子宫平滑肌瘤是常见的激素反应性肿瘤,常导致月经过多、贫血、盆腔压迫感、疼痛及不良生殖结局。在本综述中,我们回顾了口服促性腺激素释放激素(GnRH)拮抗剂与绝经后替代水平甾体激素联合使用或采用避免完全抑制下丘脑剂量使用时,用于治疗子宫平滑肌瘤的疗效和安全性。口服GnRH拮抗剂可迅速抑制性甾体激素,避免通常在注射用GnRH激动剂时出现的初始甾体激素激增及由此导致的症状暂时加重。口服GnRH拮抗剂可有效减少平滑肌瘤相关的月经过多,闭经率高,改善贫血及平滑肌瘤相关疼痛,与绝经后替代水平甾体激素联合使用时可适度减小子宫体积。

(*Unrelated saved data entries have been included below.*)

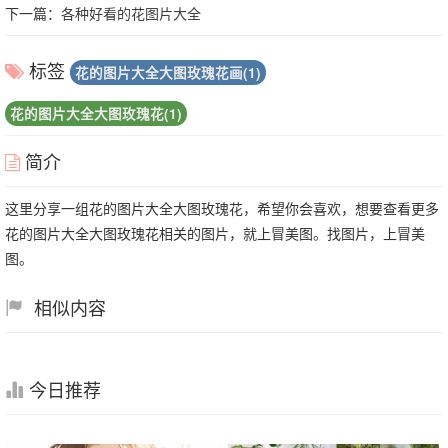
下一篇：
各种好看的花图片大全
标签
花的图片大全大图玫瑰花画(1)
花的图片大全大图玫瑰花(1)
简介
这里分享一组花的图片大全大图玫瑰花，希望你会喜欢，想要查看更多
花的图片大全大图玫瑰花相关的图片，就上冒美图。找图片，上冒美
图。
相似内容
今日推荐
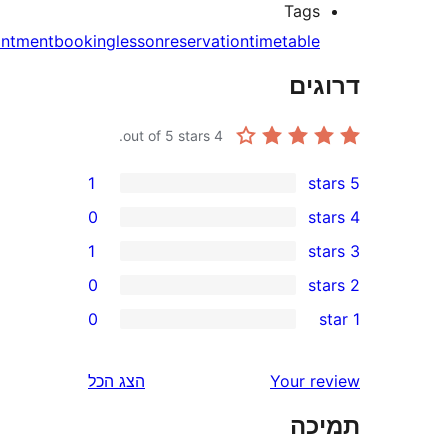
Tag
appointment
booking
lesson
reservation
timetabl
ים
out of 5 stars.
4
1
0
1
0
0
r
Your 
הצג הכל
r
ה
r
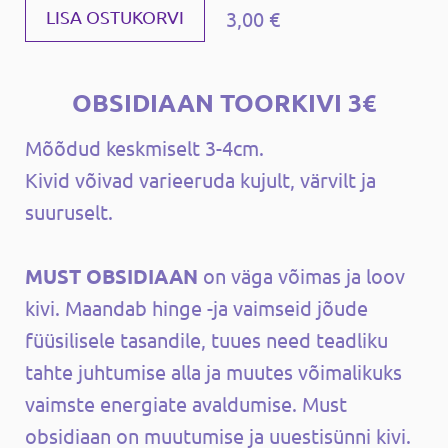
3,00 €
LISA OSTUKORVI
OBSIDIAAN TOORKIVI 3€
Mõõdud keskmiselt 3-4cm.
Kivid võivad varieeruda kujult, värvilt ja
suuruselt.
MUST OBSIDIAAN
on väga võimas ja loov
kivi. Maandab hinge -ja vaimseid jõude
füüsilisele tasandile, tuues need teadliku
tahte juhtumise alla ja muutes võimalikuks
vaimste energiate avaldumise. Must
obsidiaan on muutumise ja uuestisünni kivi.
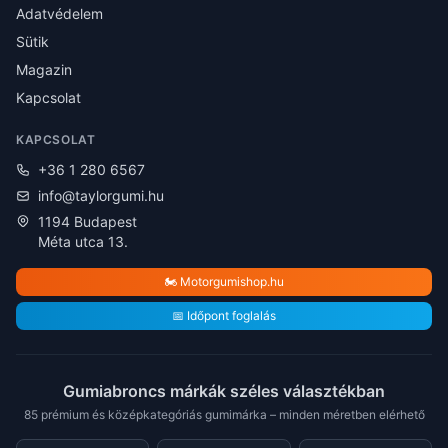
Adatvédelem
Sütik
Magazin
Kapcsolat
KAPCSOLAT
+36 1 280 6567
info@taylorgumi.hu
1194 Budapest
Méta utca 13.
🏍️ Motorgumishop.hu
📅 Időpont foglalás
Gumiabroncs márkák széles választékban
85 prémium és középkategóriás gumimárka – minden méretben elérhető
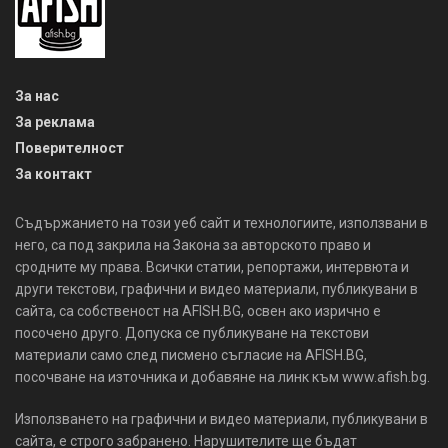
За нас
За реклама
Поверителност
За контакт
Съдържанието на този уеб сайт и технологиите, използвани в
него, са под закрила на Закона за авторското право и
сродните му права. Всички статии, репортажи, интервюта и
други текстови, графични и видео материали, публикувани в
сайта, са собственост на AFISH.BG, освен ако изрично е
посочено друго. Допуска се публикуване на текстови
материали само след писмено съгласие на AFISH.BG,
посочване на източника и добавяне на линк към www.afish.bg.
Използването на графични и видео материали, публикувани в
сайта, е строго забранено. Нарушителите ще бъдат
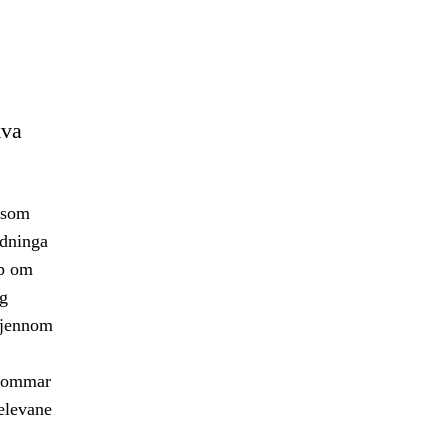
kva
 som
ydninga
pp om
og
 gjennom
rdommar
 elevane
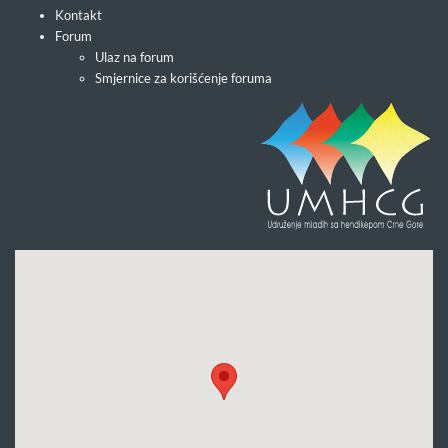
Kontakt
Forum
Ulaz na forum
Smjernice za korišćenje foruma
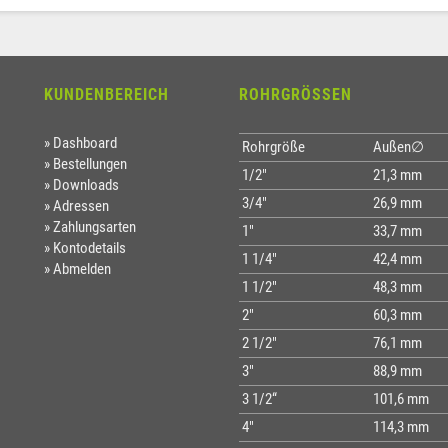
KUNDENBEREICH
ROHRGRÖSSEN
Dashboard
Rohrgröße
Außen∅
Bestellungen
1/2"
21,3 mm
Downloads
3/4"
26,9 mm
Adressen
Zahlungsarten
1"
33,7 mm
Kontodetails
1 1/4"
42,4 mm
Abmelden
1 1/2"
48,3 mm
2"
60,3 mm
2 1/2"
76,1 mm
3"
88,9 mm
3 1/2“
101,6 mm
4"
114,3 mm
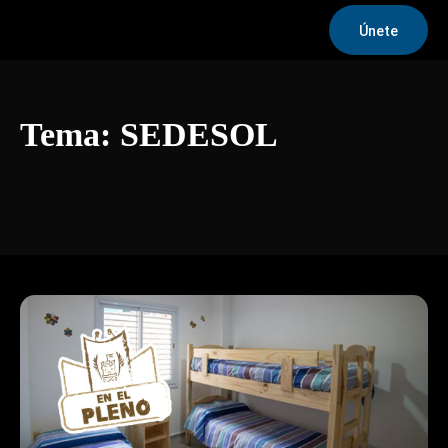
Únete
Tema:
SEDESOL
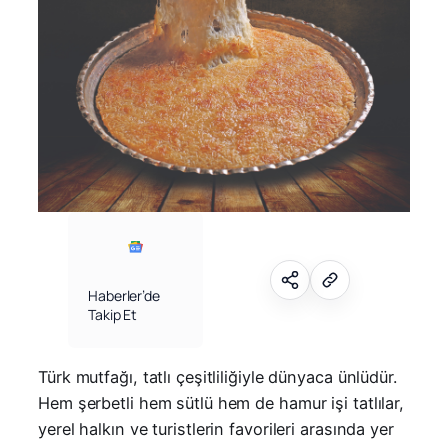
Haberler’de
Takip Et
Türk mutfağı, tatlı çeşitliliğiyle dünyaca ünlüdür.
Hem şerbetli hem sütlü hem de hamur işi tatlılar,
yerel halkın ve turistlerin favorileri arasında yer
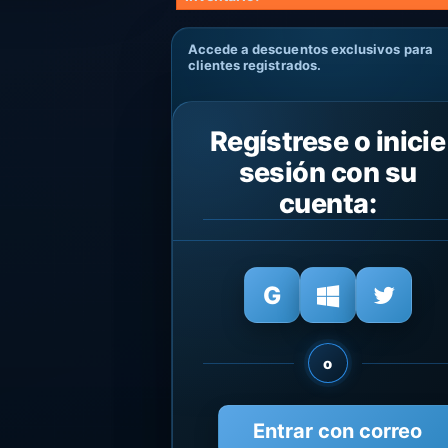
Accede a descuentos exclusivos para
clientes registrados.
Regístrese o inicie
sesión con su
cuenta:
o
Entrar con correo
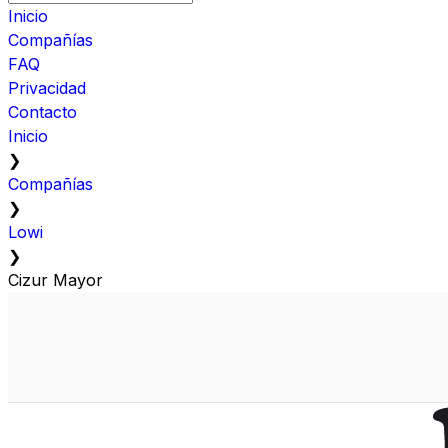
Inicio
Compañías
FAQ
Privacidad
Contacto
Inicio
❯
Compañías
❯
Lowi
❯
Cizur Mayor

这种补充疗法可将性腺功能减退的副作用,包括潮热和骨密度降低,减少至接近安慰剂治疗时的水平。目前,每日两次服用300mg艾拉戈利克斯并每日一次服用雌二醇(1mg)和炔诺酮(0.5mg),以及每日一次服用40mg瑞卢戈利并服用雌二醇(1mg)和炔诺酮(0.5mg)的联合疗法均已获美国食品药品监督管理局批准用于治疗平滑肌瘤。林扎戈利克斯在美国正在进行研究,但在欧盟已获批两种剂量,一种含甾体激素,一种不含甾体激素。这些药物在广泛的临床表现中似乎都具有强大的疗效,表明基线时较差的疾病参数似乎并不抑制疗效。在各项临床试验中,参与者很大程度上反映了受子宫平滑肌瘤影响的人群特征。